Available data →
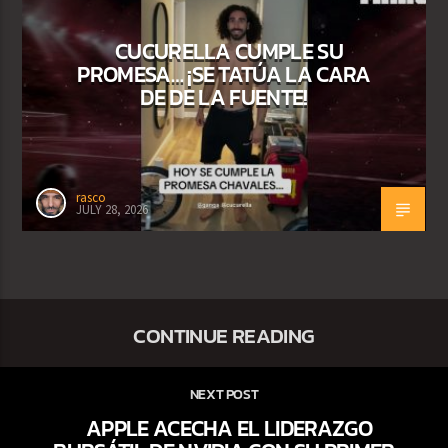
CUCURELLA CUMPLE SU
PROMESA… ¡SE TATÚA LA CARA
DE DE LA FUENTE!
rasco
JULY 28, 2026
CONTINUE READING
NEXT POST
APPLE ACECHA EL LIDERAZGO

Work instructions → Your answer is the line containing "DE DE LA FUENTE!" plus every line after it through the end of the entries, given again exactly and alone.

Output of the exercise →
DE DE LA FUENTE!
rasco
JULY 28, 2026
CONTINUE READING
NEXT POST
APPLE ACECHA EL LIDERAZGO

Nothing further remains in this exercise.